> [TASK DATA]:
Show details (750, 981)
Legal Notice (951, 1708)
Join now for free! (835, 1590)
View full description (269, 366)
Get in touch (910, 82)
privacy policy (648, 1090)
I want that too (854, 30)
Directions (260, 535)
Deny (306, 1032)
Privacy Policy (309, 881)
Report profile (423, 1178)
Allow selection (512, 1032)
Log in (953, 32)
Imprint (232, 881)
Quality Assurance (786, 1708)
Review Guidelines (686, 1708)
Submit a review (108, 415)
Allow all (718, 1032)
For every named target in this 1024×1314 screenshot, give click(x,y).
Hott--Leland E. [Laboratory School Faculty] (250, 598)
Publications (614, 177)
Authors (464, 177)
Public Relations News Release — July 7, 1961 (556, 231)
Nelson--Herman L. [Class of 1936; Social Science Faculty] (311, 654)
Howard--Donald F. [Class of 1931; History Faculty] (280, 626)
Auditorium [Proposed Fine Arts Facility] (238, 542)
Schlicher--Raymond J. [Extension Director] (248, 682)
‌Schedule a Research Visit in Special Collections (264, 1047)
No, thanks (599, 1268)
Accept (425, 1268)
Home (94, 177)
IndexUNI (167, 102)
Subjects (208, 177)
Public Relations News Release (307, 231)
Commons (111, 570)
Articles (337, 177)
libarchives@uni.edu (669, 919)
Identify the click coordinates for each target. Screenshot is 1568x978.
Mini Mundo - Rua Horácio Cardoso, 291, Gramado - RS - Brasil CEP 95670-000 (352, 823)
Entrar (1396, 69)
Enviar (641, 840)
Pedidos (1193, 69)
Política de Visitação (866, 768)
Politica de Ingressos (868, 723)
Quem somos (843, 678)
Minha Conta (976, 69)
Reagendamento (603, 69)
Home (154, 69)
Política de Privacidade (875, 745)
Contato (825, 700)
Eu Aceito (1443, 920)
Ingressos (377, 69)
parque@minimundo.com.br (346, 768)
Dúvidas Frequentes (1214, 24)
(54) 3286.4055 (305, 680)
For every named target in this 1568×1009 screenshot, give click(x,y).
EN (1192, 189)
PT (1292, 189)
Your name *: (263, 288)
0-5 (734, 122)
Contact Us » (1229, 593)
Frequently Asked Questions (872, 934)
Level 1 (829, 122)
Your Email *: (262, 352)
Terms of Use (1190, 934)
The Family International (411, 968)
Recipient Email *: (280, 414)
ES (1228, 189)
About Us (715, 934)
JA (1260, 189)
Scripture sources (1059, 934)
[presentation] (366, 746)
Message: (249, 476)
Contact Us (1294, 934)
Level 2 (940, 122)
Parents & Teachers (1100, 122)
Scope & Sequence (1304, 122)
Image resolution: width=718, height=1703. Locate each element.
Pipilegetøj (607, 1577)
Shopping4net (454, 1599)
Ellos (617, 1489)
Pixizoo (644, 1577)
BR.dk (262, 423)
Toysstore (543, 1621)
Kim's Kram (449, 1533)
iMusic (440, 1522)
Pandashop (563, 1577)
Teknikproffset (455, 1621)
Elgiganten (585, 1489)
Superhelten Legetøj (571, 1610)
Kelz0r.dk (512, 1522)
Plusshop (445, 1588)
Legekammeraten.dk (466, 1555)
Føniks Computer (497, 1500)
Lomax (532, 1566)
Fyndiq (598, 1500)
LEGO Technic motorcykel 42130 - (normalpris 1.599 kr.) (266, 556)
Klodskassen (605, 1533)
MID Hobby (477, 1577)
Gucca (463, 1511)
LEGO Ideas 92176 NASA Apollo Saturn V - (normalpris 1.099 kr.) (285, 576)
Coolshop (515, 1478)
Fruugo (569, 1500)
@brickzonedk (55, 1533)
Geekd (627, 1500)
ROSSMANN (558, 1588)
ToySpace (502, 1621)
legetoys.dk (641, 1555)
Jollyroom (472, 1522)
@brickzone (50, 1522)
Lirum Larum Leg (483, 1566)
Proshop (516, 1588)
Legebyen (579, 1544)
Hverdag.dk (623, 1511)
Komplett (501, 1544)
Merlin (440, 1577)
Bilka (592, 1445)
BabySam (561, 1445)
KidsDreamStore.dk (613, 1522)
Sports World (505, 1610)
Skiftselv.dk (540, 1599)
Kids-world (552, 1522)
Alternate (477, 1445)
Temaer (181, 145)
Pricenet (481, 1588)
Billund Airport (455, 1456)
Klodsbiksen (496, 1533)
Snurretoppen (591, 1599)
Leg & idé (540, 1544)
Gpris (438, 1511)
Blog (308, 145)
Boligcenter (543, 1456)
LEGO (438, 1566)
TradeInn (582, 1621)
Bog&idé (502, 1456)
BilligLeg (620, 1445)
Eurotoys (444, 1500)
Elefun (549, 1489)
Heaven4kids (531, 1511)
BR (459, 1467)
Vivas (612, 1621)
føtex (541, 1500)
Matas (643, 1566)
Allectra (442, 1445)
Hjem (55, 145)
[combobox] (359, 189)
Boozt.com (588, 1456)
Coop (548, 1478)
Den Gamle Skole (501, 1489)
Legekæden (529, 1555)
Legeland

> [WHAT IS REQUIRED]: Nothing in the material above may be skipped, so reproduce it all exactly.

> [SOLUTION TO THIS EXERCISE]:
Show details (750, 981)
Legal Notice (951, 1708)
Join now for free! (835, 1590)
View full description (269, 366)
Get in touch (910, 82)
privacy policy (648, 1090)
I want that too (854, 30)
Directions (260, 535)
Deny (306, 1032)
Privacy Policy (309, 881)
Report profile (423, 1178)
Allow selection (512, 1032)
Log in (953, 32)
Imprint (232, 881)
Quality Assurance (786, 1708)
Review Guidelines (686, 1708)
Submit a review (108, 415)
Allow all (718, 1032)
For every named target in this 1024×1314 screenshot, give click(x,y).
Hott--Leland E. [Laboratory School Faculty] (250, 598)
Publications (614, 177)
Authors (464, 177)
Public Relations News Release — July 7, 1961 (556, 231)
Nelson--Herman L. [Class of 1936; Social Science Faculty] (311, 654)
Howard--Donald F. [Class of 1931; History Faculty] (280, 626)
Auditorium [Proposed Fine Arts Facility] (238, 542)
Schlicher--Raymond J. [Extension Director] (248, 682)
‌Schedule a Research Visit in Special Collections (264, 1047)
No, thanks (599, 1268)
Accept (425, 1268)
Home (94, 177)
IndexUNI (167, 102)
Subjects (208, 177)
Public Relations News Release (307, 231)
Commons (111, 570)
Articles (337, 177)
libarchives@uni.edu (669, 919)
Identify the click coordinates for each target. Screenshot is 1568x978.
Mini Mundo - Rua Horácio Cardoso, 291, Gramado - RS - Brasil CEP 95670-000 (352, 823)
Entrar (1396, 69)
Enviar (641, 840)
Pedidos (1193, 69)
Política de Visitação (866, 768)
Politica de Ingressos (868, 723)
Quem somos (843, 678)
Minha Conta (976, 69)
Reagendamento (603, 69)
Home (154, 69)
Política de Privacidade (875, 745)
Contato (825, 700)
Eu Aceito (1443, 920)
Ingressos (377, 69)
parque@minimundo.com.br (346, 768)
Dúvidas Frequentes (1214, 24)
(54) 3286.4055 (305, 680)
For every named target in this 1568×1009 screenshot, give click(x,y).
EN (1192, 189)
PT (1292, 189)
Your name *: (263, 288)
0-5 (734, 122)
Contact Us » (1229, 593)
Frequently Asked Questions (872, 934)
Level 1 (829, 122)
Your Email *: (262, 352)
Terms of Use (1190, 934)
The Family International (411, 968)
Recipient Email *: (280, 414)
ES (1228, 189)
About Us (715, 934)
JA (1260, 189)
Scripture sources (1059, 934)
[presentation] (366, 746)
Message: (249, 476)
Contact Us (1294, 934)
Level 2 (940, 122)
Parents & Teachers (1100, 122)
Scope & Sequence (1304, 122)
Image resolution: width=718, height=1703. Locate each element.
Pipilegetøj (607, 1577)
Shopping4net (454, 1599)
Ellos (617, 1489)
Pixizoo (644, 1577)
BR.dk (262, 423)
Toysstore (543, 1621)
Kim's Kram (449, 1533)
iMusic (440, 1522)
Pandashop (563, 1577)
Teknikproffset (455, 1621)
Elgiganten (585, 1489)
Superhelten Legetøj (571, 1610)
Kelz0r.dk (512, 1522)
Plusshop (445, 1588)
Legekammeraten.dk (466, 1555)
Føniks Computer (497, 1500)
Lomax (532, 1566)
Fyndiq (598, 1500)
LEGO Technic motorcykel 42130 - (normalpris 1.599 kr.) (266, 556)
Klodskassen (605, 1533)
MID Hobby (477, 1577)
Gucca (463, 1511)
LEGO Ideas 92176 NASA Apollo Saturn V - (normalpris 1.099 kr.) (285, 576)
Coolshop (515, 1478)
Fruugo (569, 1500)
@brickzonedk (55, 1533)
Geekd (627, 1500)
ROSSMANN (558, 1588)
ToySpace (502, 1621)
legetoys.dk (641, 1555)
Jollyroom (472, 1522)
@brickzone (50, 1522)
Lirum Larum Leg (483, 1566)
Proshop (516, 1588)
Legebyen (579, 1544)
Hverdag.dk (623, 1511)
Komplett (501, 1544)
Merlin (440, 1577)
Bilka (592, 1445)
BabySam (561, 1445)
KidsDreamStore.dk (613, 1522)
Sports World (505, 1610)
Skiftselv.dk (540, 1599)
Kids-world (552, 1522)
Alternate (477, 1445)
Temaer (181, 145)
Pricenet (481, 1588)
Billund Airport (455, 1456)
Klodsbiksen (496, 1533)
Snurretoppen (591, 1599)
Leg & idé (540, 1544)
Gpris (438, 1511)
Blog (308, 145)
Boligcenter (543, 1456)
LEGO (438, 1566)
TradeInn (582, 1621)
Bog&idé (502, 1456)
BilligLeg (620, 1445)
Eurotoys (444, 1500)
Elefun (549, 1489)
Heaven4kids (531, 1511)
BR (459, 1467)
Vivas (612, 1621)
føtex (541, 1500)
Matas (643, 1566)
Allectra (442, 1445)
Hjem (55, 145)
[combobox] (359, 189)
Boozt.com (588, 1456)
Coop (548, 1478)
Den Gamle Skole (501, 1489)
Legekæden (529, 1555)
Legeland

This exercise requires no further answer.